CONNECT-TYPE ACTIVITIES












Connect activities help learners to close the gap between learning and the rest of their lives. They prepare learners to apply learning in situations in real world. If Absorb activities are the nouns and Do activities are the verbs, then Connect activities are the conjunctions of learning. They do not so much add new knowledge but they tie previous skills and knowledge together. When application is crucial, not adequate or while teaching a general subject and learners doubt applicability of material or cannot make connections by themselves, Connect activities can solve these problems. Common types of connect activities are ponder activities, questioning activities, stories by learners, job aids, research activities and original work.

Ponder activities are simple learning experiences that prompt the learner to examine ideas from a new perspective. They are used to make learners aware of how ideas and values apply in their lives and encourage a broader and deeper view about a subject. Ponder activities come in several flavors. Rhetorical questions require learners to think deeply in order to answer the questions for themselves. Meditation activities involve more than cognitive aspects of a subject. Cite-example activities connect the concept with things the learner is already familiar with. Evaluation activities require learners to rate the importance of items of learning. Summary activities ask learners to recap what they have learned.

Questioning activities present learners the chance to answer questions, thus exercising their ability to integrate and apply learning. Such activities are included when learners need to fill in gaps, connect learning to a personal situation and verify truth. Questioning activities deal primarily with knowledge. Such activities are therefore a core part of know and believe objectives and a secondary part of others. It is important that questions in questioning activities should naturally go to those who can best answer them. A good question must be original, simply-structured, sincere, clearly-expressed and open-ended.

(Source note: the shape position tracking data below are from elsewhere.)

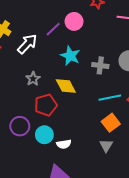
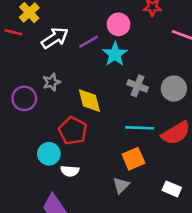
purple line: (53, 29) -> (88, 42), moved
cyan star: (70, 56) -> (115, 54), moved
red pentagon: (46, 105) -> (73, 131), moved, turned 30
purple circle: (20, 126) -> (24, 98), moved

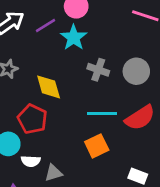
gray triangle: (121, 185) -> (53, 173), moved, turned 30

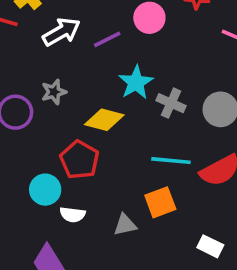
cyan star: (74, 37) -> (136, 83), moved
yellow diamond: (49, 87) -> (104, 120), turned -64
gray triangle: (53, 173) -> (125, 225), moved

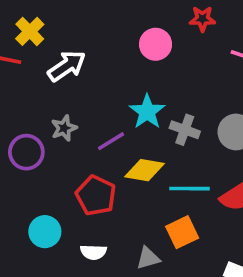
purple line: (107, 39) -> (111, 141), moved
yellow diamond: (104, 120) -> (145, 170), moved
cyan circle: (45, 190) -> (45, 232), moved

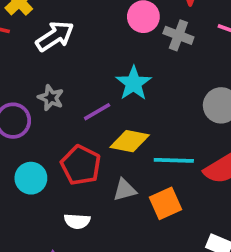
gray star: (64, 128) -> (51, 98), turned -30
gray cross: (185, 130) -> (178, 35), moved
cyan circle: (45, 232) -> (31, 178), moved
gray triangle: (148, 258) -> (125, 190), moved

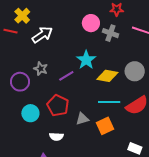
yellow diamond: (130, 141) -> (107, 76), moved

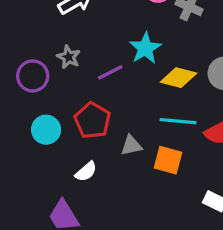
orange square: (105, 126) -> (168, 160), turned 36
white semicircle: (56, 137) -> (86, 172), turned -48

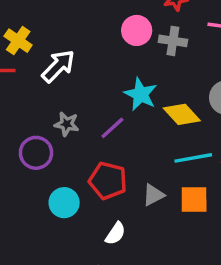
yellow diamond: (178, 78) -> (182, 114), turned 48

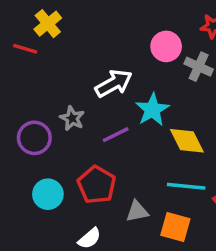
white arrow: (58, 66) -> (114, 83), moved

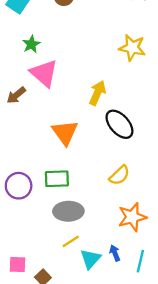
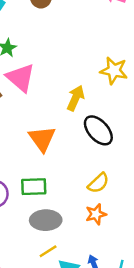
yellow star: (132, 48) -> (114, 71), moved
orange star: (132, 217) -> (96, 214), moved, size x0.7

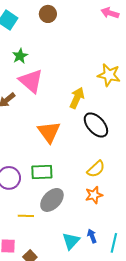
gray ellipse: (46, 220) -> (52, 200), turned -45
yellow line: (48, 251) -> (26, 216), moved, turned 35

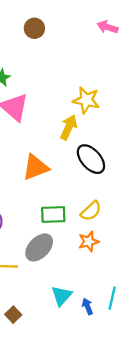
yellow star: (109, 75) -> (86, 100), moved
orange triangle: (49, 132) -> (36, 167), turned 45
green rectangle: (42, 172) -> (53, 214), moved
blue arrow: (92, 236) -> (87, 306), moved

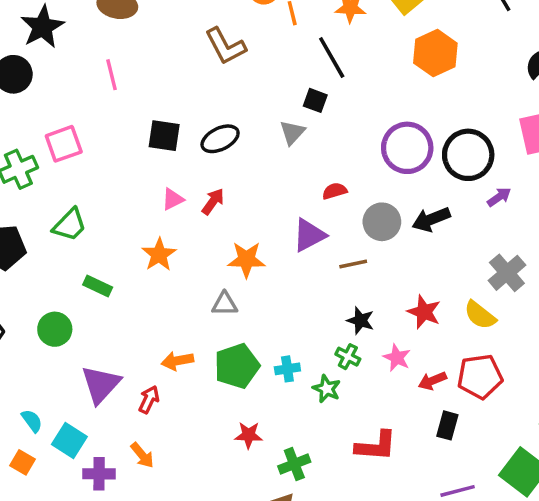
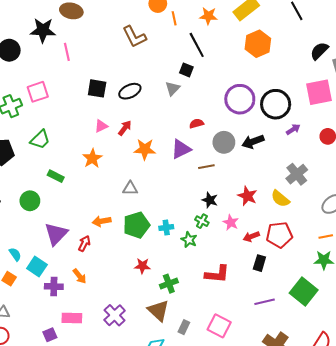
black star: (42, 27) -> (43, 30), moved, turned 30
orange star: (246, 260) -> (145, 149), moved

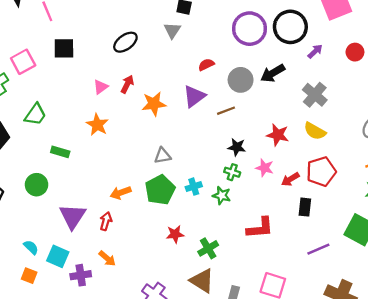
black square: (97, 88) -> (64, 48), moved
gray cross: (297, 174) -> (315, 95), moved
gray triangle: (130, 188) -> (163, 156), moved

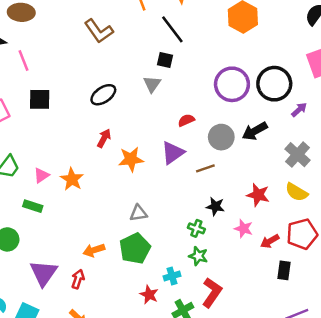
pink triangle: (101, 87) -> (41, 175), moved
green cross: (232, 172) -> (196, 228), moved
cyan cross: (194, 187) -> (172, 276), moved
red L-shape: (260, 228) -> (212, 293), moved, turned -52
red star: (175, 234) -> (149, 295), turned 30

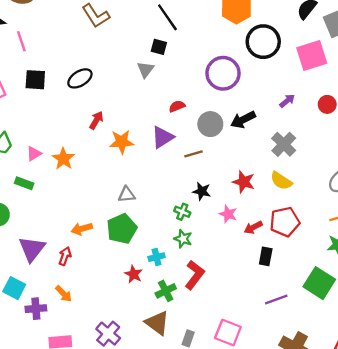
black circle: (274, 84) -> (263, 42), moved
black ellipse: (103, 95) -> (80, 78), moved

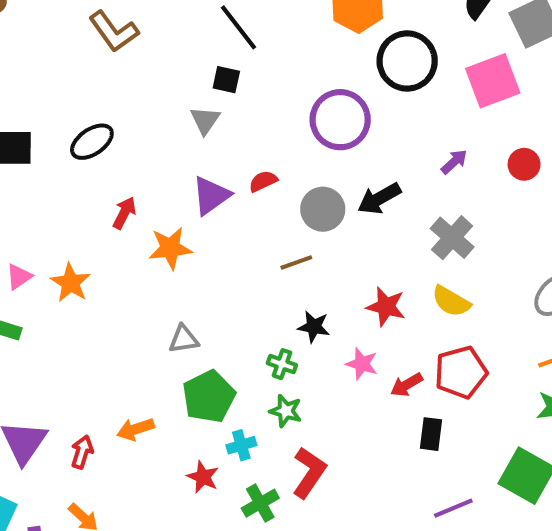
purple triangle: (163, 137) -> (211, 196), moved
orange arrow: (82, 229) -> (136, 429), moved
green pentagon: (122, 229) -> (209, 397), moved

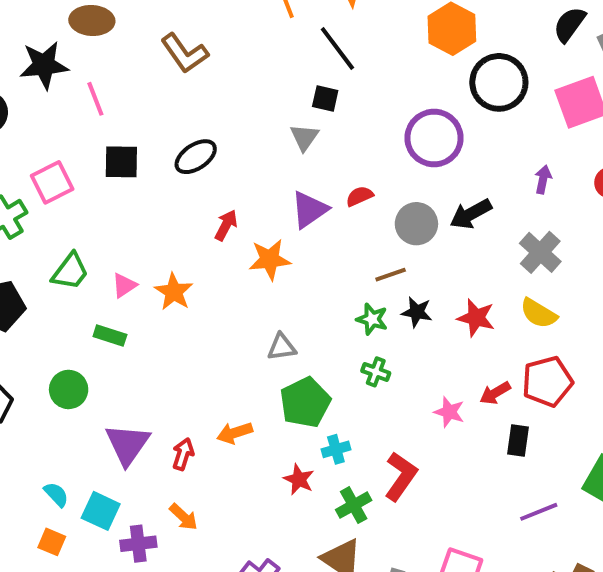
brown L-shape: (114, 31) -> (185, 53), moved
purple arrow: (454, 162) -> (543, 179), turned -36
black star: (314, 327) -> (417, 312), moved
pink star: (362, 364) -> (449, 412), moved
green star: (286, 411) -> (372, 319), moved

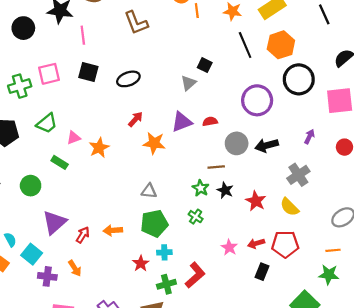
black line: (337, 49) -> (245, 45), moved

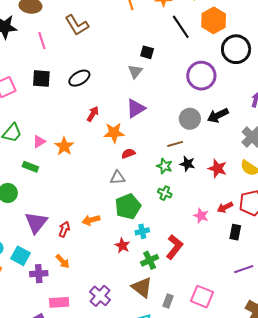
pink line: (83, 35) -> (42, 41), moved
red semicircle: (210, 121) -> (128, 154), moved

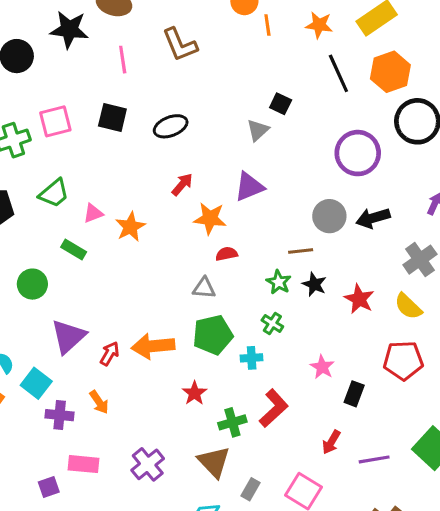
red arrow: (225, 207) -> (331, 442), moved, turned -42
orange arrow: (91, 220) -> (153, 346), size x1.5
cyan cross: (142, 231) -> (252, 358), moved
black rectangle: (235, 232) -> (354, 394), moved

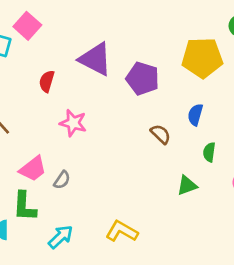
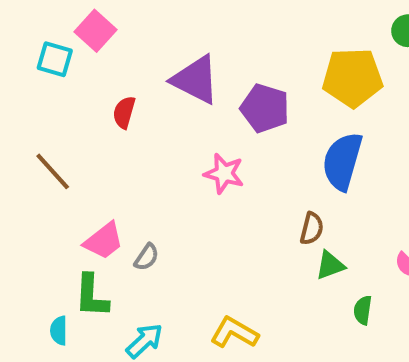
blue semicircle: (195, 115) -> (342, 161), size x1.8
pink star: (73, 123) -> (224, 173), moved
brown semicircle: (161, 134) -> (312, 229), moved, turned 60
green semicircle: (209, 152) -> (363, 310), moved

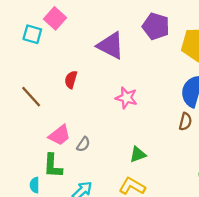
purple pentagon: (265, 108) -> (156, 26), moved
red semicircle: (124, 112) -> (71, 80), moved
brown semicircle: (312, 229) -> (185, 122), moved
green triangle: (330, 265) -> (138, 154), moved

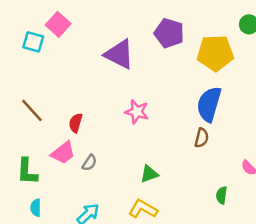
red semicircle: (71, 80) -> (76, 123), moved
green L-shape: (53, 166) -> (27, 172), moved

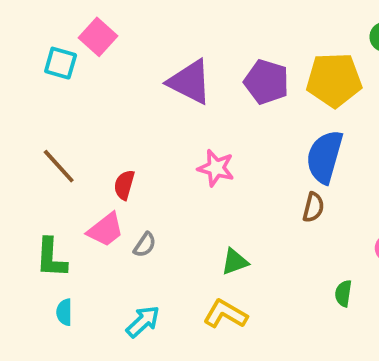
purple pentagon: (169, 33) -> (267, 82), moved

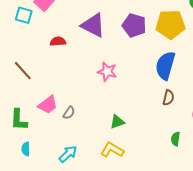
red semicircle: (124, 185) -> (58, 41), moved, turned 70
brown semicircle: (313, 207) -> (168, 98), moved

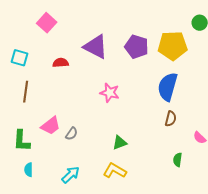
cyan square: (24, 15) -> (20, 58), moved
brown line: (23, 71) -> (26, 92), turned 50

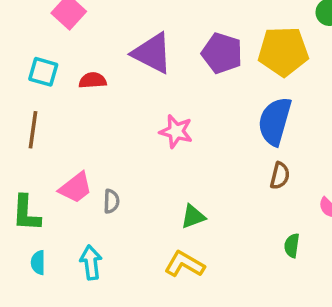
cyan square: (20, 58) -> (43, 72), moved
gray semicircle: (72, 134) -> (111, 201), turned -32
cyan arrow: (71, 175) -> (91, 263), moved, turned -54

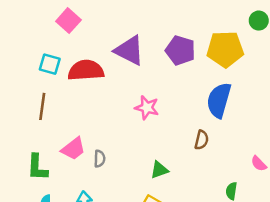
red semicircle: (93, 80) -> (86, 70), size x1.8
brown semicircle: (280, 176) -> (202, 140), moved

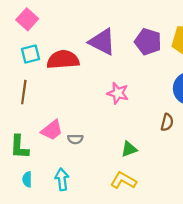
pink square: (68, 21) -> (27, 19), moved
cyan square: (50, 64) -> (31, 54), turned -30
gray semicircle: (100, 159) -> (75, 139), turned 88

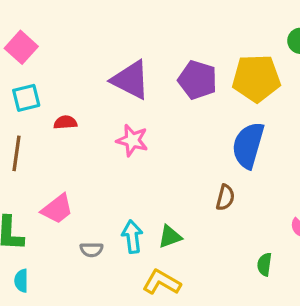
red semicircle: (63, 60) -> (65, 122), moved, size x0.5
pink star: (118, 93) -> (132, 140), moved
gray semicircle: (75, 139) -> (91, 250), moved
cyan arrow: (62, 179) -> (132, 237), moved

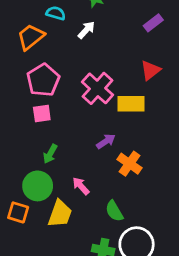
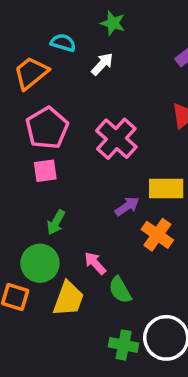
yellow rectangle: (131, 104) -> (166, 189), moved
green semicircle: (114, 211) -> (120, 290), moved

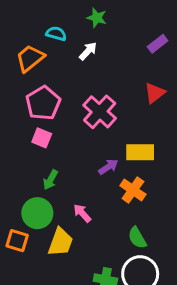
pink square: (45, 171) -> (42, 138), turned 30
green semicircle: (120, 290) -> (137, 238), moved

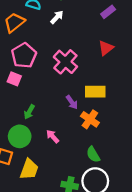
pink square: (42, 138) -> (14, 79), moved
purple arrow: (108, 167) -> (72, 102), turned 88
yellow trapezoid: (61, 242) -> (29, 169), moved

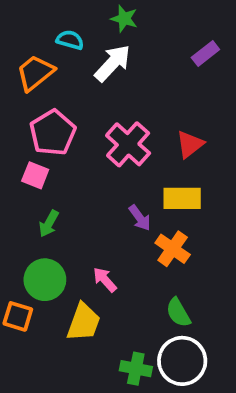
white arrow: (57, 17) -> (113, 63), size x1.5
red triangle: (106, 48) -> (190, 144), moved
green arrow: (29, 112) -> (49, 224), moved
yellow trapezoid: (29, 169) -> (84, 322), moved

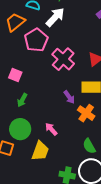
pink pentagon: (53, 133) -> (36, 40), moved

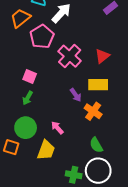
pink square: (15, 75) -> (30, 76), moved

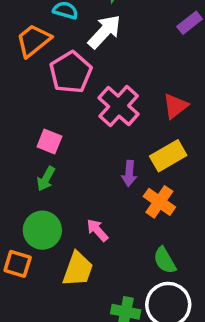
yellow rectangle: (98, 85) -> (168, 156), turned -30
purple arrow: (76, 95) -> (129, 173), turned 40

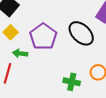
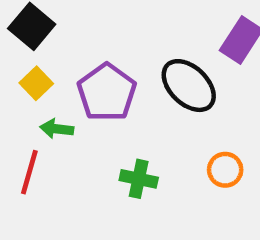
green cross: (72, 82) -> (139, 179), moved

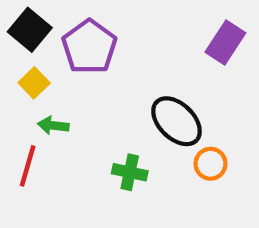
black ellipse: (189, 86) -> (176, 121), moved
purple pentagon: (107, 92) -> (89, 47), moved

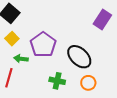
purple pentagon: (89, 47) -> (43, 45), moved
orange circle: (211, 164) -> (88, 83), moved

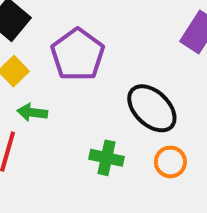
purple pentagon: (43, 45) -> (78, 55), moved

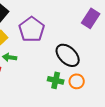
green cross: (107, 158) -> (56, 80), moved

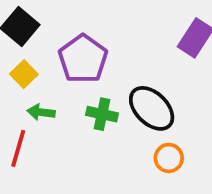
green cross: (56, 80) -> (102, 114), moved

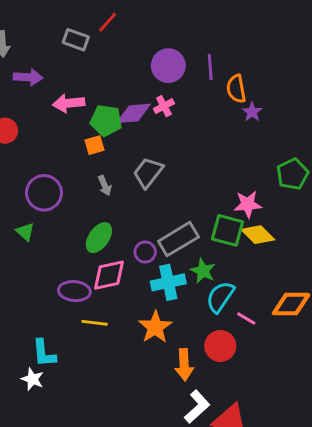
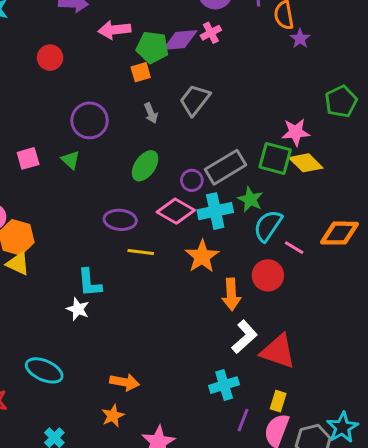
pink diamond: (109, 275) -> (176, 211), moved, turned 42

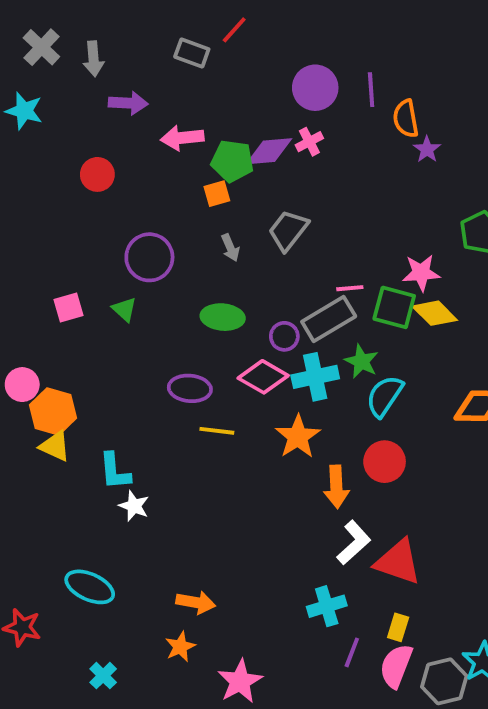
green ellipse: (145, 166) -> (223, 317), turned 60
pink line: (294, 248) -> (350, 288), moved, turned -36
cyan L-shape: (90, 283) -> (115, 471), moved

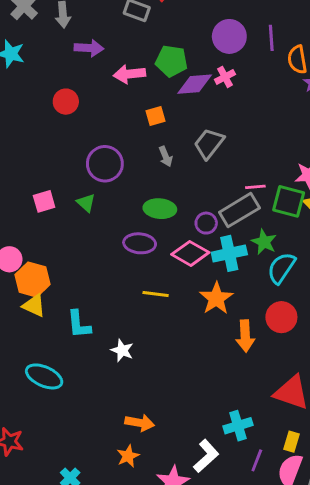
green pentagon: (232, 161) -> (171, 61), moved
purple ellipse: (190, 388) -> (140, 243), moved
white star: (134, 506) -> (122, 350), moved
white L-shape: (354, 543) -> (206, 456), moved
cyan ellipse: (90, 587) -> (44, 376), moved

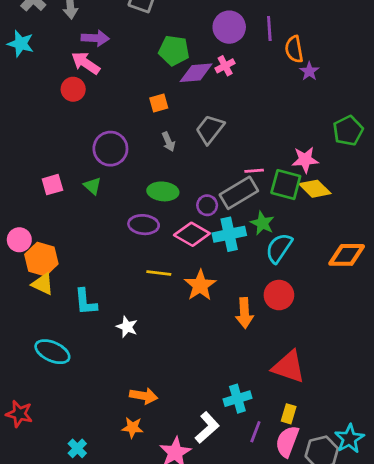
pink arrow: (129, 74) -> (86, 63), moved, turned 40
orange star: (216, 298) -> (200, 285), moved
orange star: (128, 456) -> (133, 428), turned 30

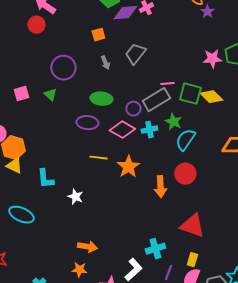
pink star: (305, 160) -> (212, 59), moved
cyan cross: (229, 234) -> (149, 130), size x0.7

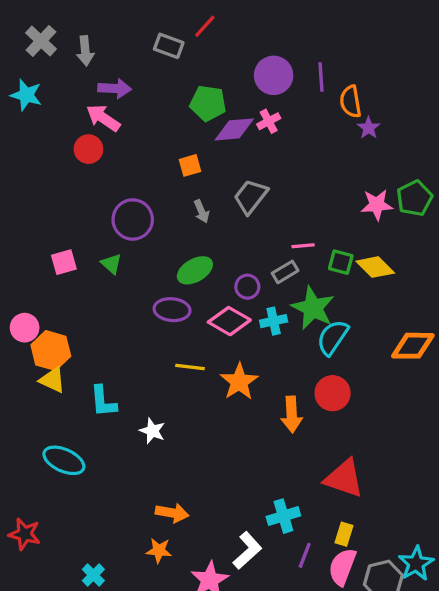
green square: (190, 94) -> (341, 262), size x0.7
green ellipse: (101, 99) -> (195, 270), turned -35
gray rectangle: (156, 100) -> (285, 272), size x0.6
green star: (173, 122) -> (313, 308), size x1.5

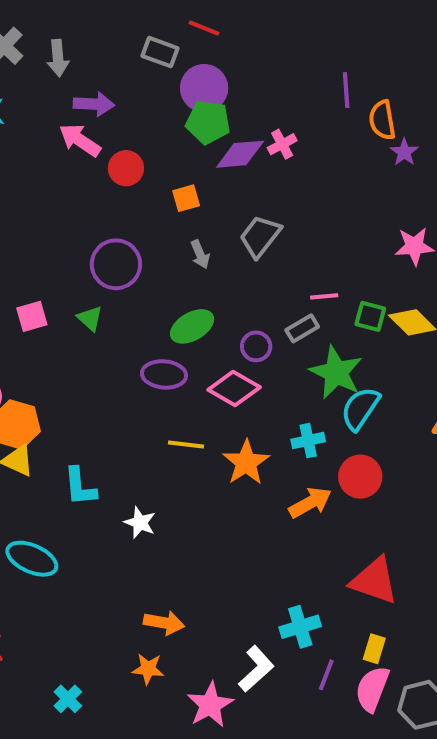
red line: (205, 26) -> (204, 28), turned 70
purple circle: (274, 75) -> (204, 88), moved
red circle: (88, 149) -> (126, 168), moved
cyan cross: (274, 321) -> (308, 441), moved
orange arrow: (292, 414) -> (310, 503), turned -116

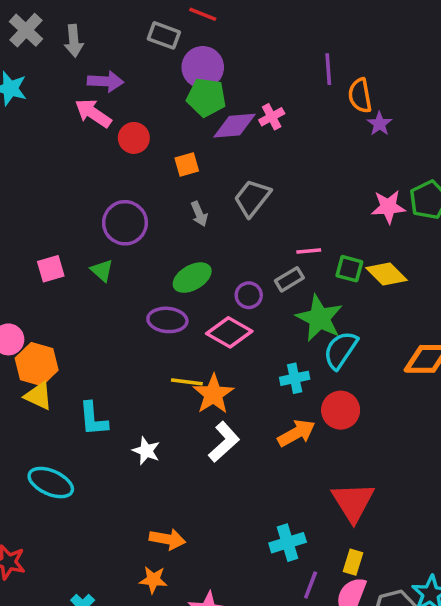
orange star: (246, 463) -> (213, 394), moved
red triangle: (374, 581) -> (353, 502), turned 39
white L-shape: (256, 669) -> (224, 442), moved

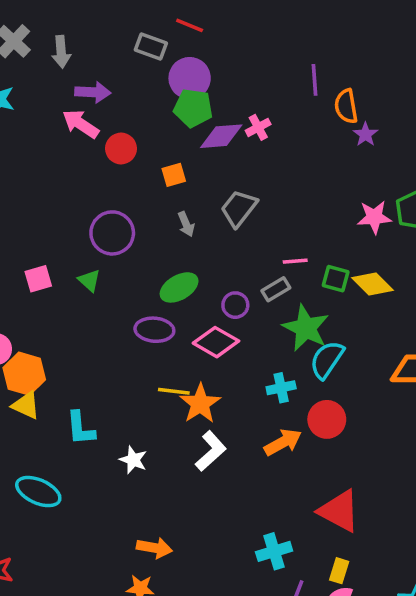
red triangle: (353, 502) -> (339, 511), turned -30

Stories by learners are the mirror image of listening to the stories. The difference is the storyteller. In this activity, learners tell stories relevant to the subject they are studying. It enables students to share their own stories that connect the subject that they are learning with their own experiences. In order to be sure that the storytelling activity contributes to learning, story must be relevant to the topic and be complete. Stories have a simple structure including setting, characters, conflict, resolution and moral. Giving learners time to think of a story and announcing them well in advance make learners fell comfortable and self-confident.